(Dataset excerpts)
[Start of Attachment]
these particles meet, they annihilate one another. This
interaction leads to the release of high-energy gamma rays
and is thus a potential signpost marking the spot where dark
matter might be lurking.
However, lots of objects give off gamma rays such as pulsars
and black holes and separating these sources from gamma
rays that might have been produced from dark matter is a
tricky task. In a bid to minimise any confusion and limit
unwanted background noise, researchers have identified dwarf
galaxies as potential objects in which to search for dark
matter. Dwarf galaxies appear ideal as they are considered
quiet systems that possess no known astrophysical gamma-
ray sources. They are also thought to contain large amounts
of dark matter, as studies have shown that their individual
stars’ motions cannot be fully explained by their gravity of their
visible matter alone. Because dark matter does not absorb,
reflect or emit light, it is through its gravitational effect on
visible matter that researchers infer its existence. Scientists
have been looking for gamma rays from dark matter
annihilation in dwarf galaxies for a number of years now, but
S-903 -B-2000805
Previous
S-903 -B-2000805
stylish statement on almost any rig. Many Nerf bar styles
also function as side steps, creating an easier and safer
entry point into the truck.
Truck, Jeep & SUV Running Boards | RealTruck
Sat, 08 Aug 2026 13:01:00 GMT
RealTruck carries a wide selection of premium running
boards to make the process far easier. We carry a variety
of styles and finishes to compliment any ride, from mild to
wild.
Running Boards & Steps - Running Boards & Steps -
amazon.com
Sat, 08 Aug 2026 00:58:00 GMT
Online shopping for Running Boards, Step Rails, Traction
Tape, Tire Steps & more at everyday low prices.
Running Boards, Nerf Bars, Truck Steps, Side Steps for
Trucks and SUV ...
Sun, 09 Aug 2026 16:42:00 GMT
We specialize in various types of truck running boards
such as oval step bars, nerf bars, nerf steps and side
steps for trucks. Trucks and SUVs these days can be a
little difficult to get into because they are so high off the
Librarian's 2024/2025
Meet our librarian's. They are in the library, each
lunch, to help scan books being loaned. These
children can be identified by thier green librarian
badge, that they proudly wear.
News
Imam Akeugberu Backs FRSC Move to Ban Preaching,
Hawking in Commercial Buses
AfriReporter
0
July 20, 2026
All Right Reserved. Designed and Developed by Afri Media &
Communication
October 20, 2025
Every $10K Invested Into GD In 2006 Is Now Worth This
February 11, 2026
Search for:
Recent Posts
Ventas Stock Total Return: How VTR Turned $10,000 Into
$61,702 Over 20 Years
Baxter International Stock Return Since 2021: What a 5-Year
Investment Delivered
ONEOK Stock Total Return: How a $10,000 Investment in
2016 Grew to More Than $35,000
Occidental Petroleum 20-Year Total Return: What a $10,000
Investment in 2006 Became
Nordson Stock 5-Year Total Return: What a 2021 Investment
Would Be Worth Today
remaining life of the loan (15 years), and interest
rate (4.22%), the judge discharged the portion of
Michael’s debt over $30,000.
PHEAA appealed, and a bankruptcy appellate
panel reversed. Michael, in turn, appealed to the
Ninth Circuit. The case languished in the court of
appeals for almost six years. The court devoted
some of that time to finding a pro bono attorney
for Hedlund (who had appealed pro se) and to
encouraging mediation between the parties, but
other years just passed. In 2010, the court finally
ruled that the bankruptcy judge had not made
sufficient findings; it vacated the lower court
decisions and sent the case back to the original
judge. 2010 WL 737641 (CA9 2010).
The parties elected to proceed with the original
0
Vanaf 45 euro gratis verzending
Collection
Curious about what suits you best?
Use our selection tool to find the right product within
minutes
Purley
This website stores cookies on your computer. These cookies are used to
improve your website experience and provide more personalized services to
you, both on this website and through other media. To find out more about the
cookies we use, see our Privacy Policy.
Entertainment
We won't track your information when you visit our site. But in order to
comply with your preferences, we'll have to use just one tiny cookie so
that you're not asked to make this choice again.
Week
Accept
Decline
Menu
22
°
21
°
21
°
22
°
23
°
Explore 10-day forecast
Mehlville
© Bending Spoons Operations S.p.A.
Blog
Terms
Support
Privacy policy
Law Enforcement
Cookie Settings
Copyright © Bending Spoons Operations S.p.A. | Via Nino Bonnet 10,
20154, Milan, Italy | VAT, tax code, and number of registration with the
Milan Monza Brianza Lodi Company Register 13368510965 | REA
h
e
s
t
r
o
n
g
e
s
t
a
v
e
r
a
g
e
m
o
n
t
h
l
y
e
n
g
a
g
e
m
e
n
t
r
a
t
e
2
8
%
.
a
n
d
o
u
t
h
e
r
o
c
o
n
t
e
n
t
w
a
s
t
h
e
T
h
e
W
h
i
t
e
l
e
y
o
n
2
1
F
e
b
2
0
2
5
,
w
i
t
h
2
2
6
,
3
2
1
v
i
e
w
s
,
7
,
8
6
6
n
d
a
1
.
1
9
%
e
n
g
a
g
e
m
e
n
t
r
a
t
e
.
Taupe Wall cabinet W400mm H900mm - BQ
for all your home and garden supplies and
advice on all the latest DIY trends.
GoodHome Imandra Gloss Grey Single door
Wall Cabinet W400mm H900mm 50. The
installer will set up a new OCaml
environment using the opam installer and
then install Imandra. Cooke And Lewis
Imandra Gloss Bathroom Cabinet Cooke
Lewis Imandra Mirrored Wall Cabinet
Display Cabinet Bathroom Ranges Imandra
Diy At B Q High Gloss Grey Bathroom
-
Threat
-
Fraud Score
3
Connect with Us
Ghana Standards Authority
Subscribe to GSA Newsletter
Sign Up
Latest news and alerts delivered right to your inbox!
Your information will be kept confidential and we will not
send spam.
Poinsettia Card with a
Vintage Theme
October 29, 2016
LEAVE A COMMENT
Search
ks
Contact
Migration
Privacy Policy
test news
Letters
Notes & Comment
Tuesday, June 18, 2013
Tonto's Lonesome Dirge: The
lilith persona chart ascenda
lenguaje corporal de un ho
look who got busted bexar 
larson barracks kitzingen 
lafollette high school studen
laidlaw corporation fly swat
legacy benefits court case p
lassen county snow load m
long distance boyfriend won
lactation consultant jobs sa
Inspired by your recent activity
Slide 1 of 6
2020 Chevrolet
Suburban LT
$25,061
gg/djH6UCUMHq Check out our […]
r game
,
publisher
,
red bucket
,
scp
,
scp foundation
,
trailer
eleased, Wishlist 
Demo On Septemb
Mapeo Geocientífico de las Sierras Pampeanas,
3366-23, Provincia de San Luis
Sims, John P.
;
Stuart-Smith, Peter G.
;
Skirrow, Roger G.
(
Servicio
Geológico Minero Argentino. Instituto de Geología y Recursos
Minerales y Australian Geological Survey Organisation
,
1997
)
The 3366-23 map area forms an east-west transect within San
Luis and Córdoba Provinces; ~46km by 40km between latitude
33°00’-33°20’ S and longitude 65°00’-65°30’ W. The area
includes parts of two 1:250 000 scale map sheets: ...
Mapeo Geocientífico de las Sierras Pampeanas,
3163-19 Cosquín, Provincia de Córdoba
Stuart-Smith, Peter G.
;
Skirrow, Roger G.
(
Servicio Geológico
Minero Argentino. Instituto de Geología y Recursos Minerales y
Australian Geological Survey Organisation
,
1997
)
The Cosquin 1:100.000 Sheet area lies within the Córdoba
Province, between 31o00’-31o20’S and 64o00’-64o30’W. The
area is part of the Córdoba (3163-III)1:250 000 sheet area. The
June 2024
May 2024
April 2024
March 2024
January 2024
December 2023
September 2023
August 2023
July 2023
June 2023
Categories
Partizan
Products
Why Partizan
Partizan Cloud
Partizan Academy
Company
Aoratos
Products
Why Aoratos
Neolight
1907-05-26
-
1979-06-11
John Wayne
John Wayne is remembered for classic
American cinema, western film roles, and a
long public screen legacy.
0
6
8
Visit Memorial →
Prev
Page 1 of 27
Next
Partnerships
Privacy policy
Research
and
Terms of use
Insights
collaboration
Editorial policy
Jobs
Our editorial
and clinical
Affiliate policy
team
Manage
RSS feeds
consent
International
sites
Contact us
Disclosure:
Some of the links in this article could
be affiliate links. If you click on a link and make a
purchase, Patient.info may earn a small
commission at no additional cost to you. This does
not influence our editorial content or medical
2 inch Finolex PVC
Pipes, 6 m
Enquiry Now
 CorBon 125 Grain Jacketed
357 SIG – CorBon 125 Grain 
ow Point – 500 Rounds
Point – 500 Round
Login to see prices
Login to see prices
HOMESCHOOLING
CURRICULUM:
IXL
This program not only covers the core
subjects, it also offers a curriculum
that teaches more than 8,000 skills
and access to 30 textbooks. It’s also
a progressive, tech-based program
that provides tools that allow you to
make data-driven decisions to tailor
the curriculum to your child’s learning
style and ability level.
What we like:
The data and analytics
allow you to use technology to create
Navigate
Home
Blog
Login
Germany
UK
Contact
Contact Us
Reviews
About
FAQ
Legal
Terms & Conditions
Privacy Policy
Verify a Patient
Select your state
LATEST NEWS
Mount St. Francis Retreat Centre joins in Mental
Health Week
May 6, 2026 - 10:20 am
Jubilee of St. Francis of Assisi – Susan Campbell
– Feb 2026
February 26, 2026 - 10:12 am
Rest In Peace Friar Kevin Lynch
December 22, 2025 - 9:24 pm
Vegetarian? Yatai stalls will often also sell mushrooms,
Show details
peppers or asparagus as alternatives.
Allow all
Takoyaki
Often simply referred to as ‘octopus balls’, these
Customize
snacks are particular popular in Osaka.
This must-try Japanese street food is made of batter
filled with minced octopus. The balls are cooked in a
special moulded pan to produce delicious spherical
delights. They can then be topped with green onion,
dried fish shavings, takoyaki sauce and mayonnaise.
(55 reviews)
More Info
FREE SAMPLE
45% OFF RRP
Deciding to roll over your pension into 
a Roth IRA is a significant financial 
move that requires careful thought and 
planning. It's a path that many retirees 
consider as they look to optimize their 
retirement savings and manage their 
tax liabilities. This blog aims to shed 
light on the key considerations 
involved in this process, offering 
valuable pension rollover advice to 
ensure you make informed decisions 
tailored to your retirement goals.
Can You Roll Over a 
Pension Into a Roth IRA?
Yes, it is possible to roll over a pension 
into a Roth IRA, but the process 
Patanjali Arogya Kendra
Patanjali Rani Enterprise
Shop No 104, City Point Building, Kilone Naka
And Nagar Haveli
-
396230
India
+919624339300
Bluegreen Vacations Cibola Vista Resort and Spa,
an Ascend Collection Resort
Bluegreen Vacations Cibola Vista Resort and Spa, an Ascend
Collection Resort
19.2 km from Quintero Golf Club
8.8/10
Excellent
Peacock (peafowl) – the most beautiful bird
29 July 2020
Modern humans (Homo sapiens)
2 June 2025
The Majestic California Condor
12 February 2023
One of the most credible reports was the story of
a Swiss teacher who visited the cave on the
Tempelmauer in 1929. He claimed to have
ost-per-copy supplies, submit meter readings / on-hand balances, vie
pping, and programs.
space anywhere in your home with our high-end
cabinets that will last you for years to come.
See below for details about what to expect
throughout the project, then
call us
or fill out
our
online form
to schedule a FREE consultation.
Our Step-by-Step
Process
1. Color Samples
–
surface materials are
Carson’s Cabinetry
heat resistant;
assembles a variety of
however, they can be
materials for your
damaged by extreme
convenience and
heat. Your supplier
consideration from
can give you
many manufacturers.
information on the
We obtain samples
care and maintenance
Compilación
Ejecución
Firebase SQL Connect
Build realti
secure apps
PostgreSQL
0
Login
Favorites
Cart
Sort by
[End of Attachment]
## The problem
Return only the lines of the records in which the string "Operations" appears.

## Response to the task
© Bending Spoons Operations S.p.A.
Copyright © Bending Spoons Operations S.p.A. | Via Nino Bonnet 10,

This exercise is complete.